An estimated 102.3 million American adults have total blood cholesterol values of 200mg/dL or higher according to the National Health and Nutrition Examination Survey III, conducted by the CDC/National Center for Health Statistics, Atlanta. Adults with total cholesterol levels of 200 to 239mg/dL are considered at high risk (borderline) for heart disease, while those with levels of 240mg/dL, or greater, are at high risk.

Statin drugs, such as lovastatin, pravastatin and simvastatin, effectively reduce cholesterol levels. However, recent concerns over the impact of these prescription medications on muscle tissue (including the heart) and on the liver have increased consumer interest in alternatives. This has led one supplier to look at ways to help manufacturers provide options.

“We do business a bit differently for an ingredient company, in that we focus on what drives consumers,” says Steve Snyder, director, sales and marketing with Cargill Health and Food Technologies, Wayzata, Minn. “This guides us both in how to expand the applications for existing ingredients and, also, as to which new ingredients we should offer.” This philosophy has led Cargill to market a line of phytosterols and phytosterol esters.

From 1991 to 1999, the percent of men in the U.S. that have been told they have high blood pressure has increased.
Plant phytosterols are found in nuts, seeds and plant oils. A profusion of research supports their cholesterol-lowering ability. Beta-sitosterol, the most abundant phytosterol, was prescribed as the drug of choice for this purpose several decades ago. The compounds compete with cholesterol molecules for gastrointestinal absorption and, thus, have the most significant effect when dietary cholesterol levels are high. Twice per day consumption of 0.40g phytosterols or 0.65g phytosterol esters has been shown to lower total cholesterol levels and LDL choles-terol levels by up to 10% (Weststrate, J.A. and G.W. Meiger. European J. ofClinical Nutr., 1998).

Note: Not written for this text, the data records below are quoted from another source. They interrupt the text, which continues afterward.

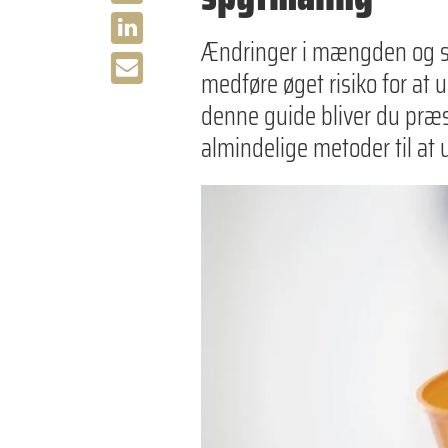
Ændringer i mængden og 
medføre øget risiko for at
denne guide bliver du præs
almindelige metoder til at u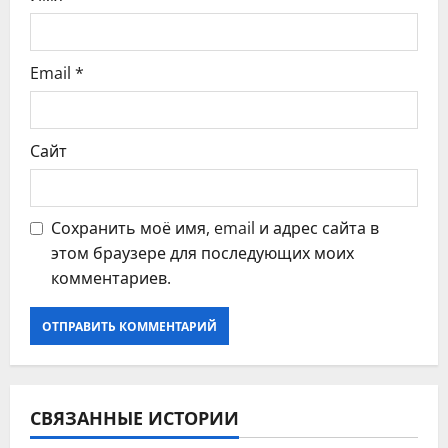
с
я
Email
*
м
Сайт
Сохранить моё имя, email и адрес сайта в
этом браузере для последующих моих
комментариев.
СВЯЗАННЫЕ ИСТОРИИ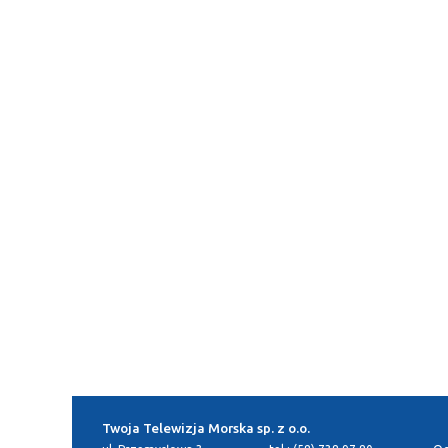
Twoja Telewizja Morska sp. z o.o.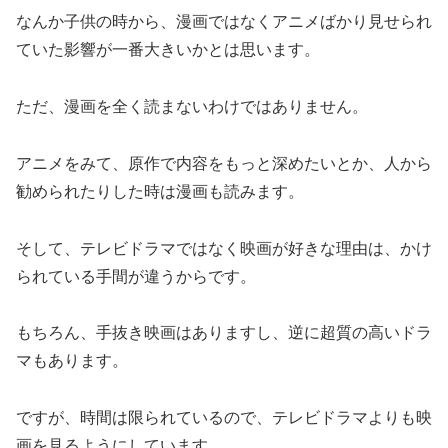
なんか子供の時から、漫画ではなくアニメばかり見せられ
ていた影響が一番大きいかとは思います。
ただ、漫画を全く読まないわけではありません。
アニメをみて、原作で内容をもっと深めたいとか、人から
勧められたりした時は漫画も読みます。
そして、テレビドラマではなく映画が好きな理由は、かけ
られている手間が違うからです。
もちろん、手抜き映画はありますし、逆に超質の高いドラ
マもあります。
ですが、時間は限られているので、テレビドラマよりも映
画を見るようにしています。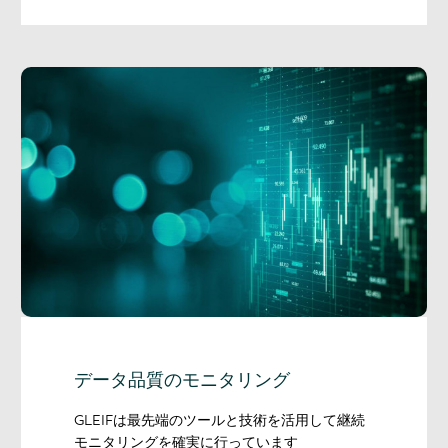
データ品質のモニタリング
GLEIFは最先端のツールと技術を活用して継続
モニタリングを確実に行っています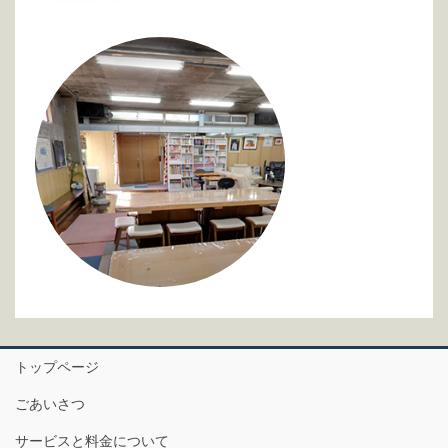
トップページ
ごあいさつ
サービスと料金について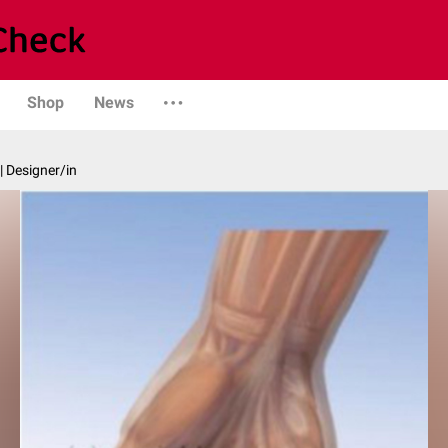
Shop
News
| Designer/in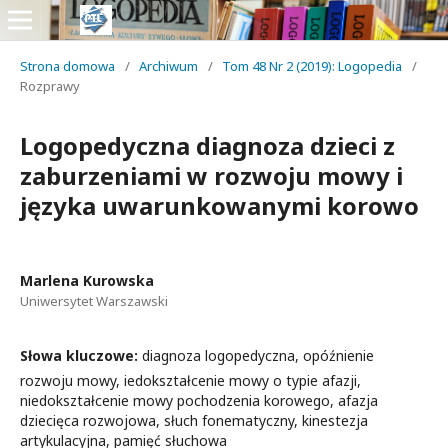
Strona domowa
/
Archiwum
/
Tom 48 Nr 2 (2019): Logopedia
/
Rozprawy
Logopedyczna diagnoza dzieci z
zaburzeniami w rozwoju mowy i
języka uwarunkowanymi korowo
Marlena Kurowska
Uniwersytet Warszawski
Słowa kluczowe:
diagnoza logopedyczna, opóźnienie
rozwoju mowy, iedokształcenie mowy o typie afazji,
niedokształcenie mowy pochodzenia korowego, afazja
dziecięca rozwojowa, słuch fonematyczny, kinestezja
artykulacyjna, pamięć słuchowa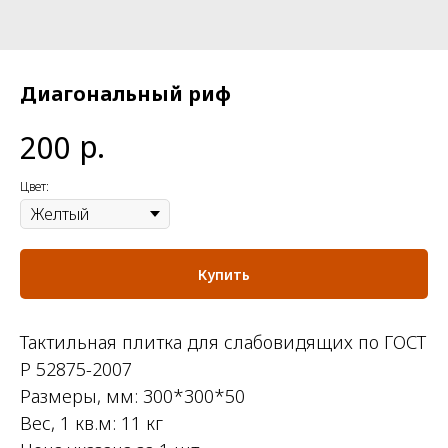
Диагональный риф
р.
200
Цвет:
Купить
Тактильная плитка для слабовидящих по ГОСТ
Р 52875-2007
Размеры, мм: 300*300*50
Вес, 1 кв.м: 11 кг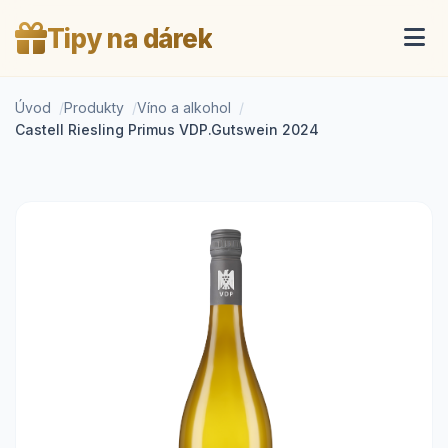
Tipy na dárek
Úvod
Produkty
Víno a alkohol
Castell Riesling Primus VDP.Gutswein 2024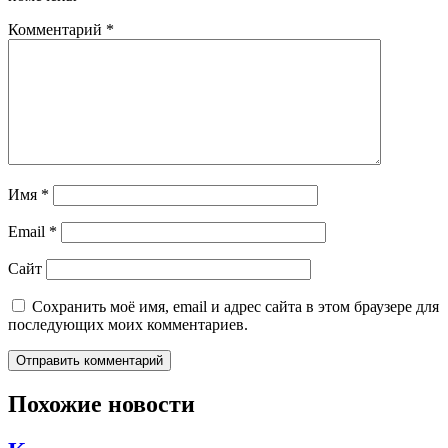
Комментарий
*
Имя
*
Email
*
Сайт
Сохранить моё имя, email и адрес сайта в этом браузере для
последующих моих комментариев.
Похожие новости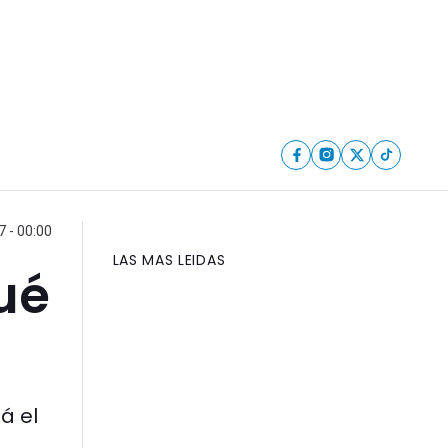
 - 00:00
LAS MAS LEIDAS
ué
á el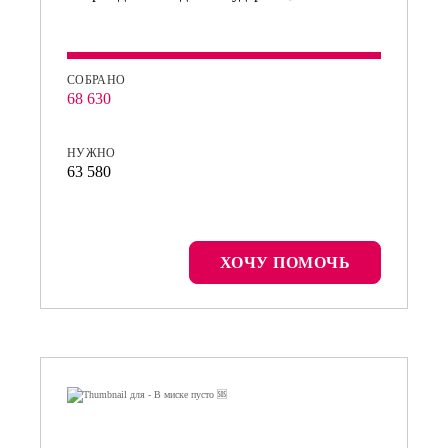
СОБРАНО
68 630
НУЖНО
63 580
ХОЧУ ПОМОЧЬ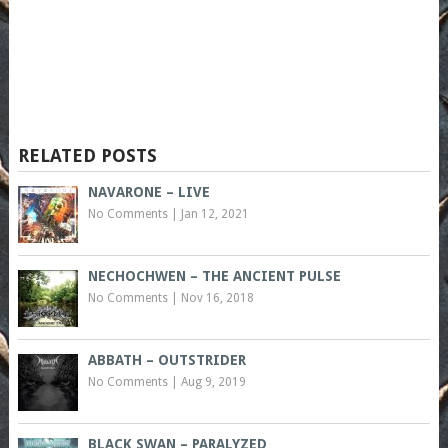
RELATED POSTS
NAVARONE – LIVE
No Comments
|
Jan 12, 2021
NECHOCHWEN – THE ANCIENT PULSE
No Comments
|
Nov 16, 2018
ABBATH – OUTSTRIDER
No Comments
|
Aug 9, 2019
BLACK SWAN – PARALYZED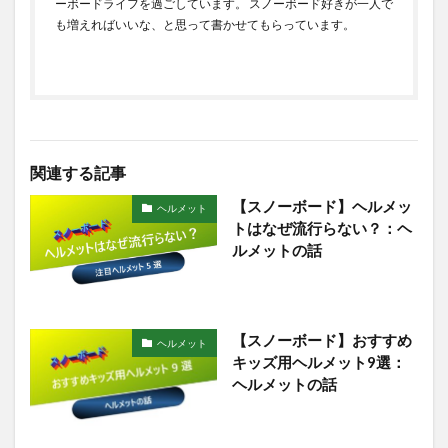
ーボードライフを過ごしています。 スノーボード好きが一人で
も増えればいいな、と思って書かせてもらっています。
関連する記事
【スノーボード】ヘルメッ
ヘルメット
トはなぜ流行らない？：ヘ
ルメットの話
【スノーボード】おすすめ
ヘルメット
キッズ用ヘルメット9選：
ヘルメットの話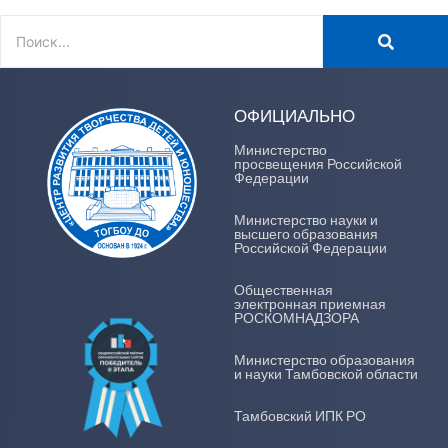
ОФИЦИАЛЬНО
Министерство
просвещения Российской
Федерации
Министерство науки и
высшего образования
Российской Федерации
Общественная
электронная приемная
РОСКОМНАДЗОРА
Министерство образования
и науки Тамбовской области
Тамбовский ИПК РО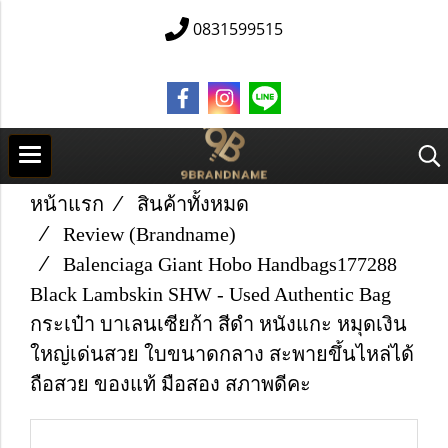
0831599515
หน้าแรก
สินค้าทั้งหมด
Review (Brandname)
Balenciaga Giant Hobo Handbags177288
Black Lambskin SHW - Used Authentic Bag
กระเป๋า บาเลนเซียก้า สีดำ หนังแกะ หมุดเงิน
ใหญ่เด่นสวย ใบขนาดกลาง สะพายขึ้นไหล่ได้
ถือสวย ของแท้ มือสอง สภาพดีคะ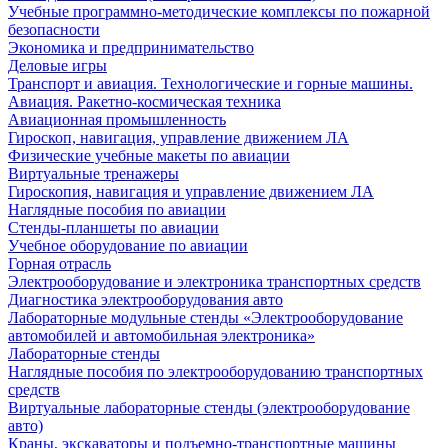
Учебные программно-методические комплексы по пожарной
безопасности
Экономика и предпринимательство
Деловые игры
Транспорт и авиация. Технологические и горные машины.
Авиация. Ракетно-космическая техника
Авиационная промышленность
Гироскоп, навигация, управление движением ЛА
Физические учебные макеты по авиации
Виртуальные тренажеры
Гироскопия, навигация и управление движением ЛА
Наглядные пособия по авиации
Стенды-планшеты по авиации
Учебное оборудование по авиации
Горная отрасль
Электрооборудование и электроника транспортных средств
Диагностика электрооборудования авто
Лабораторные модульные стенды «Электрооборудование
автомобилей и автомобильная электроника»
Лабораторные стенды
Наглядные пособия по электрооборудованию транспортных
средств
Виртуальные лабораторные стенды (электрооборудование
авто)
Краны, экскаваторы и подъемно-транспортные машины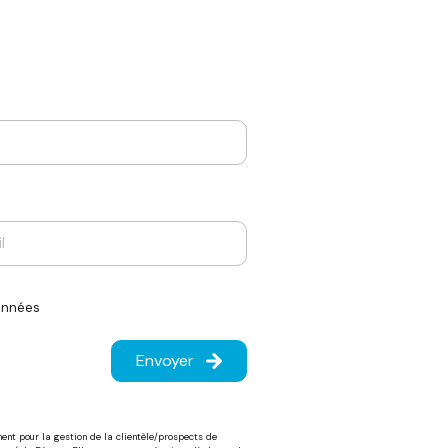
données
Envoyer
ent pour la gestion de la clientèle/prospects de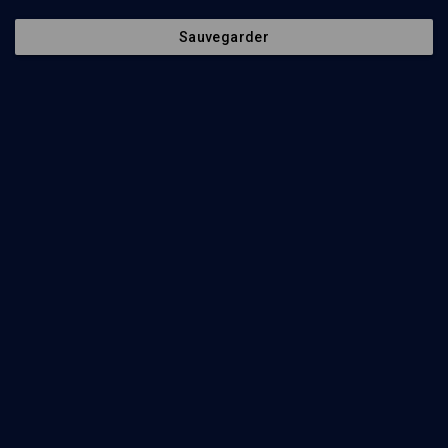
De Picasso à Rothko
Sauvegarder
CULTURE
L'art abstrait, une histoire juive
Annie Cohen-Solal, Hélène Hadas-Lebel
Regarder
Un peintre majeur du 20e siècle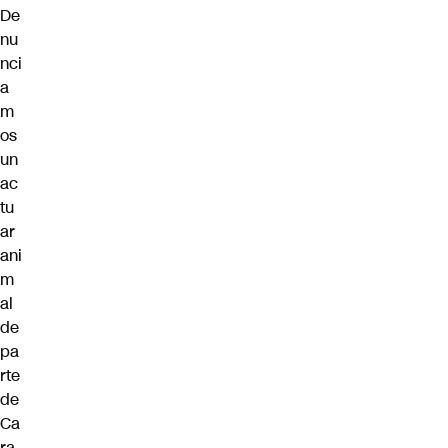
De
nu
nci
a
m
os
un
ac
tu
ar
ani
m
al
de
pa
rte
de
Ca
ra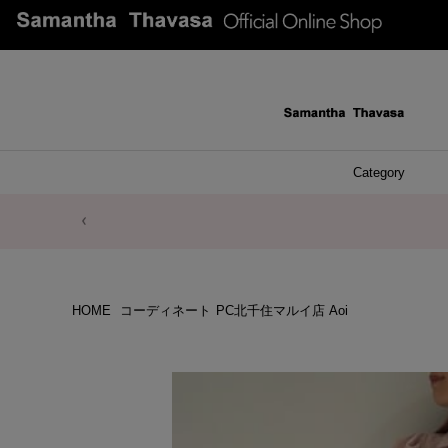
Category
ファッシ
ケース 
アク
ブレ
ネッ
イヤ
イヤ
財布
チ
ア
ト
バ
リ
ピ
HOME
コーディネート
PC北千住マルイ店 Aoi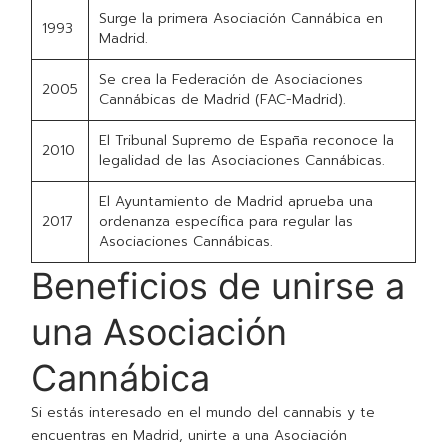
Surge la primera Asociación Cannábica en
1993
Madrid.
Se crea la Federación de Asociaciones
2005
Cannábicas de Madrid (FAC-Madrid).
El Tribunal Supremo de España reconoce la
2010
legalidad de las Asociaciones Cannábicas.
El Ayuntamiento de Madrid aprueba una
2017
ordenanza específica para regular las
Asociaciones Cannábicas.
Beneficios de unirse a
una Asociación
Cannábica
Si estás interesado en el mundo del cannabis y te
encuentras en Madrid, unirte a una Asociación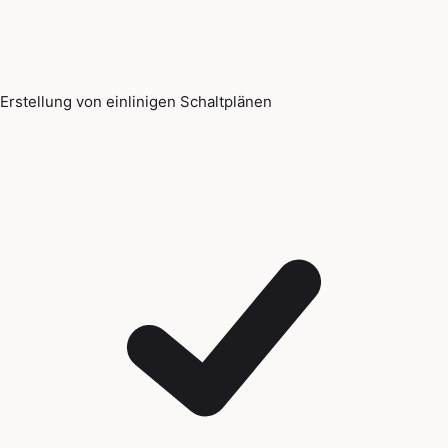
Erstellung von einlinigen Schaltplänen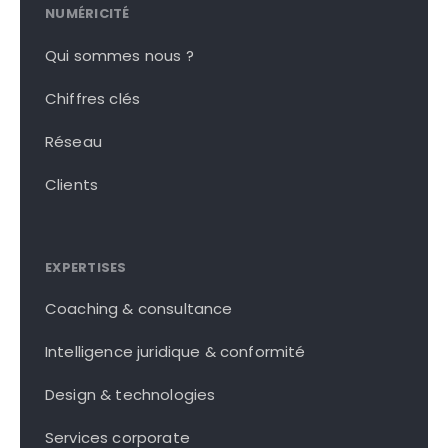
NUMÉRICITÉ
Qui sommes nous ?
Chiffres clés
Réseau
Clients
EXPERTISES
Coaching & consultance
Intelligence juridique & conformité
Design & technologies
Services corporate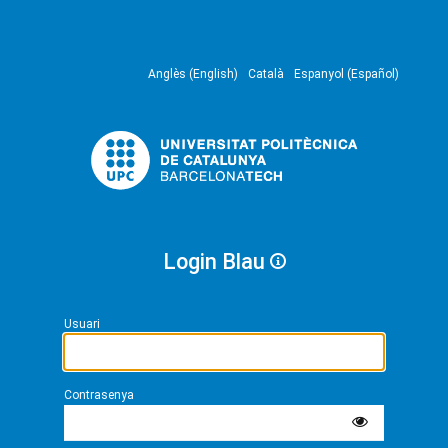
Anglès (English)
Català
Espanyol (Español)
Login Blau
Usuari
Contrasenya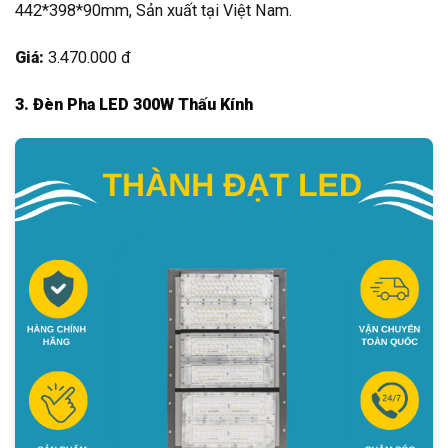
442*398*90mm, Sản xuất tại Việt Nam.
Giá:
3.470.000 đ
3. Đèn Pha LED 300W Thấu Kính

Phytosterol ingredients work well in dairy-based products, phytosterol esters in fat-based products.
Phytosterols have been used in spreads for the last several years. Cargill's ingredients are self-affirmed GRAS for use in vegetable oil spreads and dressings, and, also, in nutritional bars and yogurt-type products. “We think beverages may be a better application than fat-based spreads,” states Snyder. It may be easier for U.S. consumers to see the connection between healthy beverages and lower cholesterol levels.

While phytosterols have a white granular appearance and melt in the 135º to 145º C range, phytosterol esters are a translucent wax and melt at the much lower range of 14º to 28º C.

The properties of phytosterol esters make them most applicable for use in oil-and fat-based systems such as margarines and salad dressings, according to Vince Sciacca, sales development manager. Free phytosterols work well for other applications such as dairy and cereal products. “We also have an emulsified phytosterol under development for use in beverages.”

Other products offered by Cargill include Oliggo-Fiber™ inulin, trehalose, CS90+ chondroitin sulfate, AdvantaSoy™ Complete™ and AdvantaSoy™ Clear™ isoflavones.

“We don't want to have just the latest trendy ingredient, we want to provide consumers—through their diet— the right, good-tasting, convenient product backed by the right science and consumer insight,” concludes Snyder.